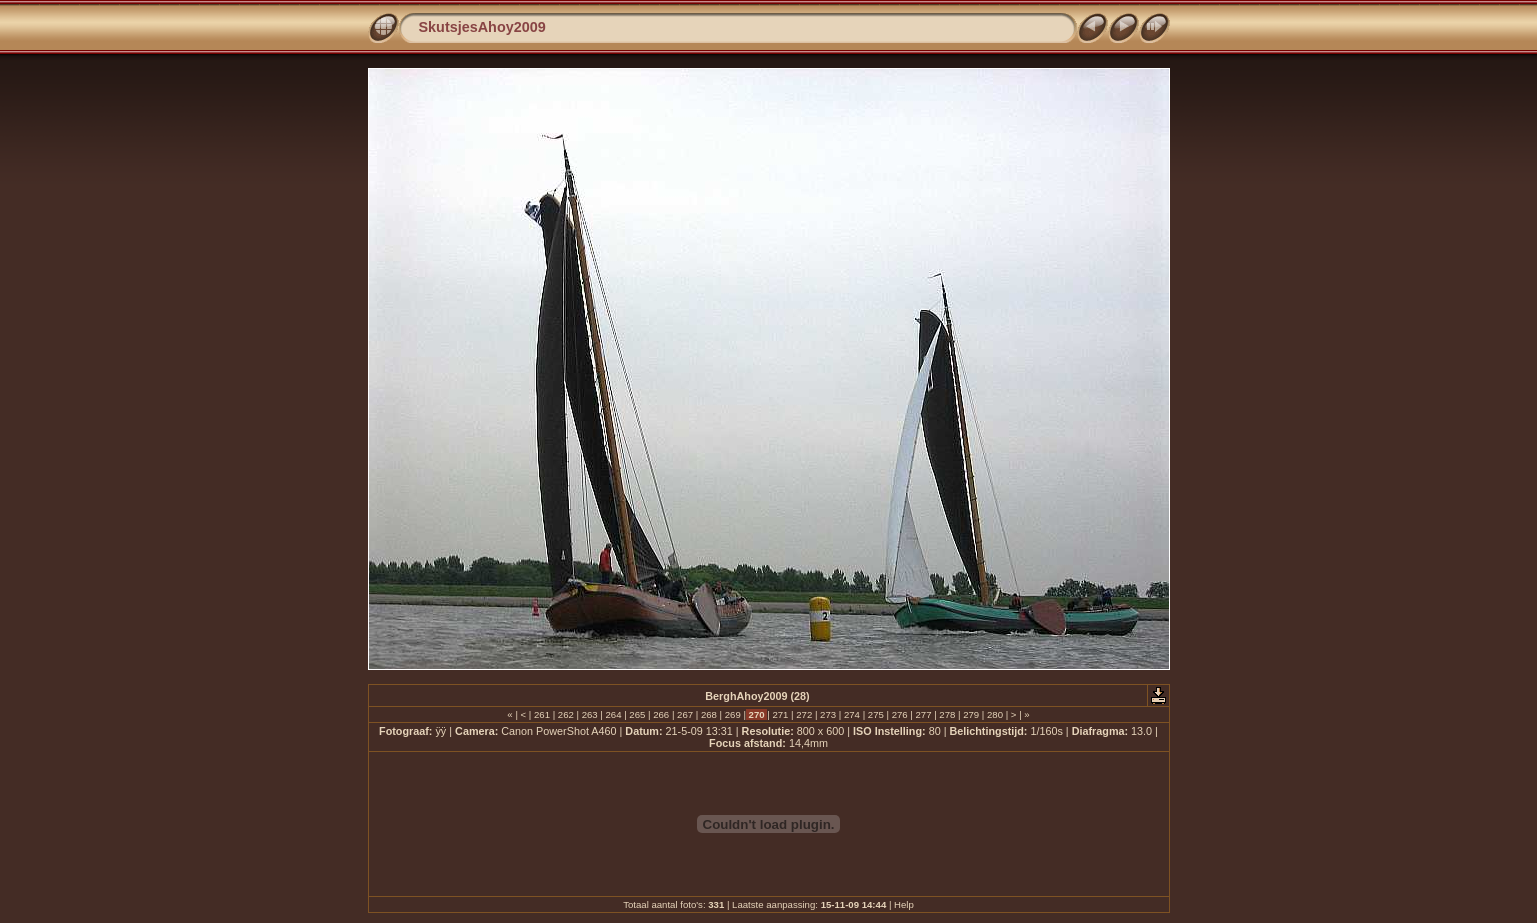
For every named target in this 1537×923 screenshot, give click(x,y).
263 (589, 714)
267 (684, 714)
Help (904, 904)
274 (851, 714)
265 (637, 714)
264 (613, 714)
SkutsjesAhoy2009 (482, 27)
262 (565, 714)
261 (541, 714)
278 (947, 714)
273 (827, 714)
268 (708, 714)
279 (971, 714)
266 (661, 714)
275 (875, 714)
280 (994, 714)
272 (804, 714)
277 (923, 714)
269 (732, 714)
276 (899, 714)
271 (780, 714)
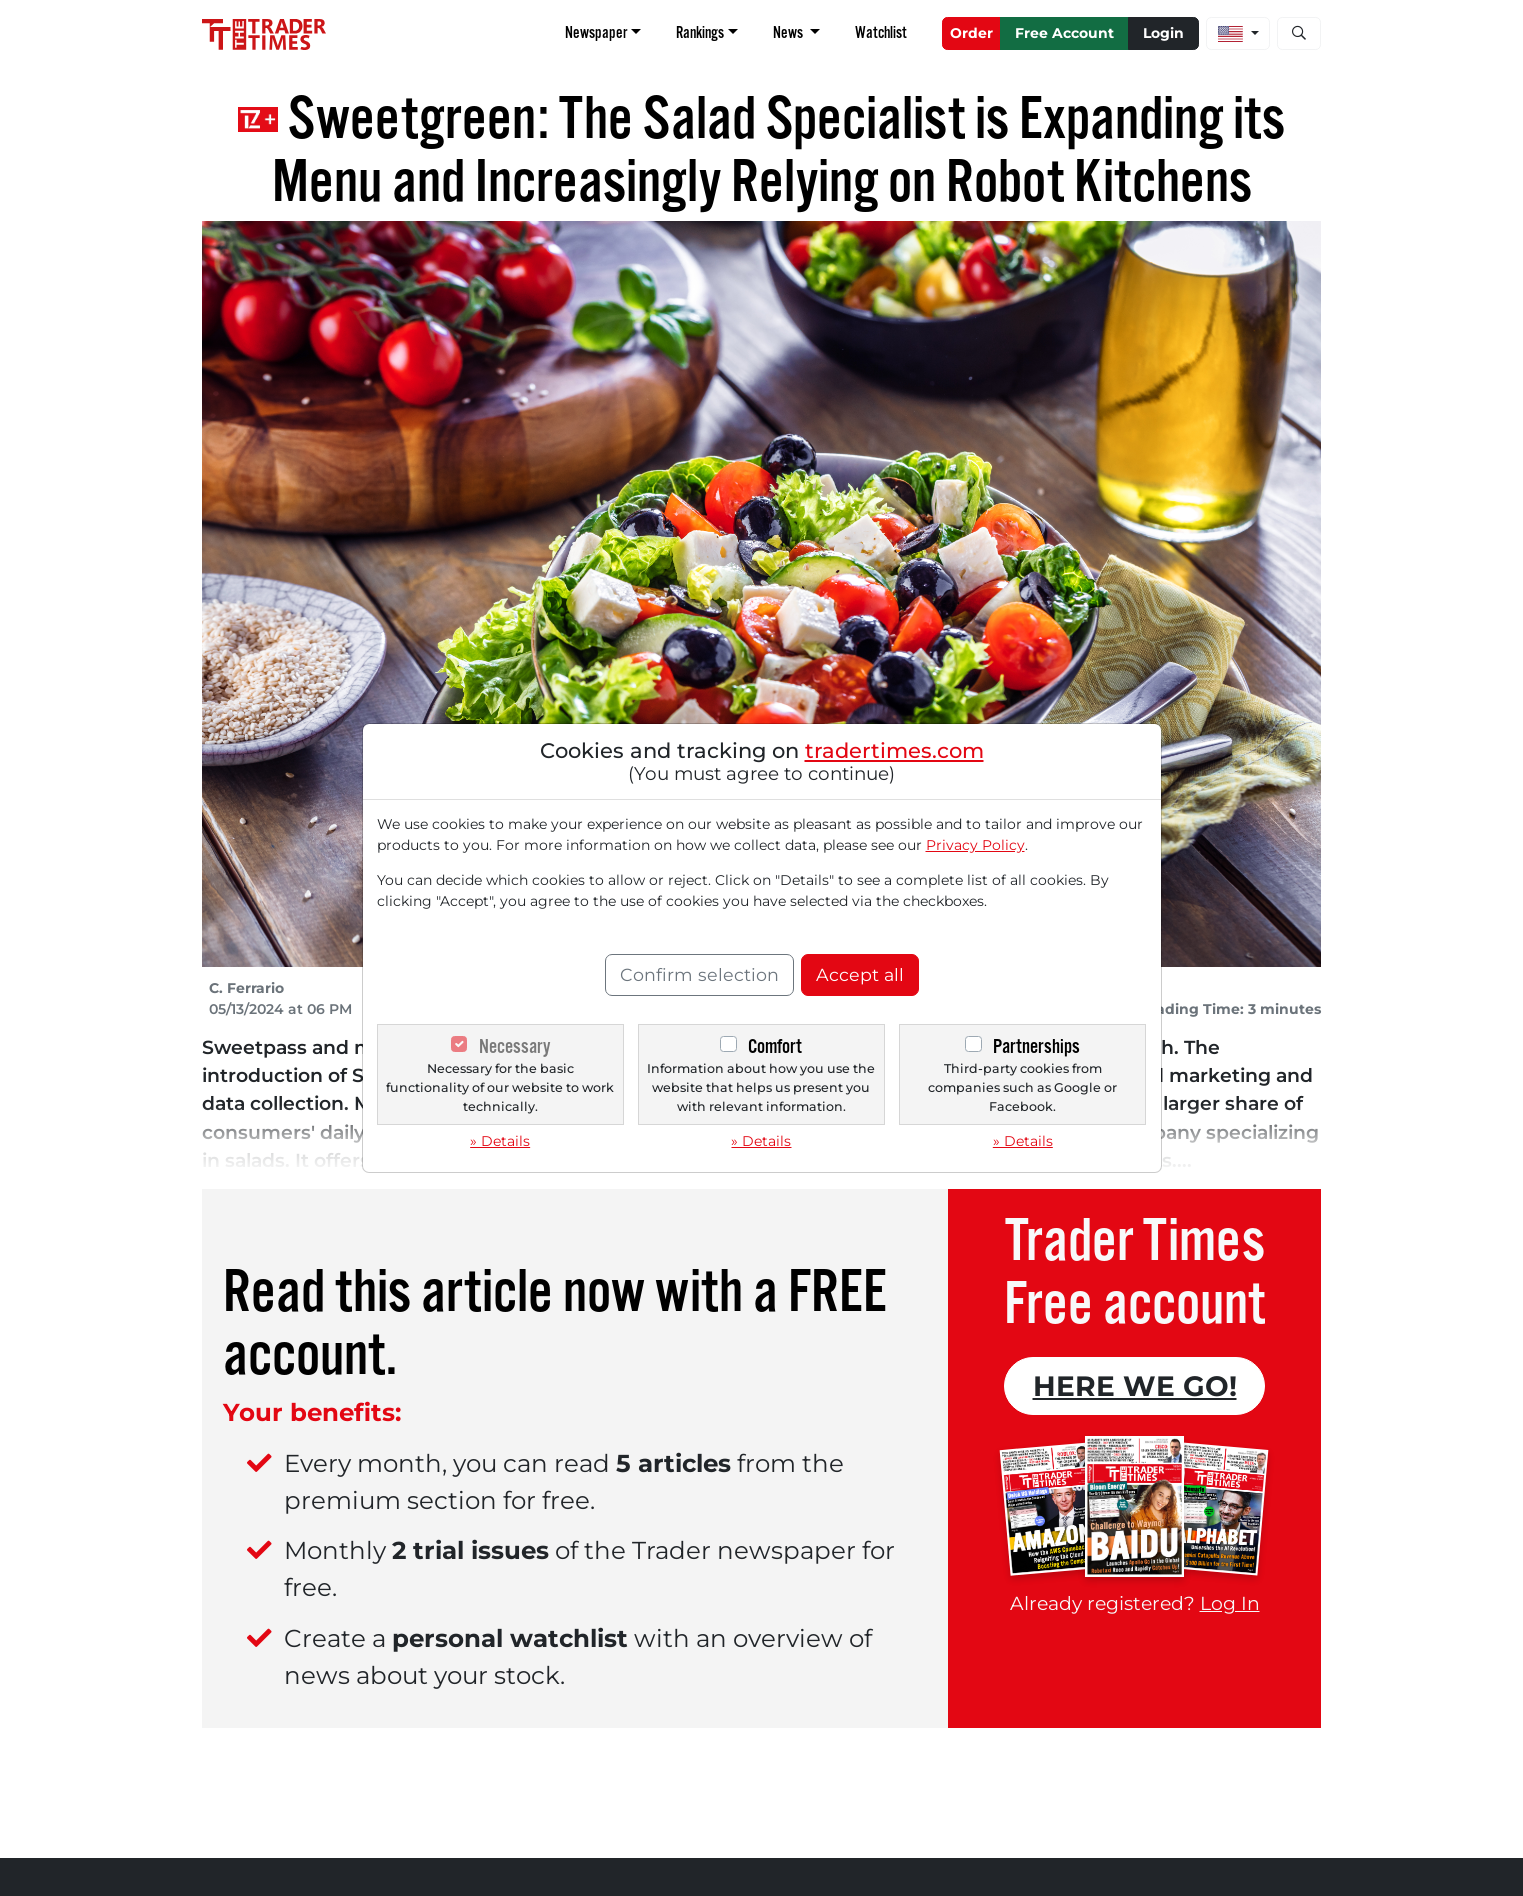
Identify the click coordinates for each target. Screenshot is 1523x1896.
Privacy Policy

=-=-=

▸ **Task to carry out**
Whenever a line in the material contains the word "target", copy that line.

▸ **The answer**
For every named target in this 1537×923 screenshot, give click(x,y).
Identify the click coordinates for each target. Screenshot is 1523x1896.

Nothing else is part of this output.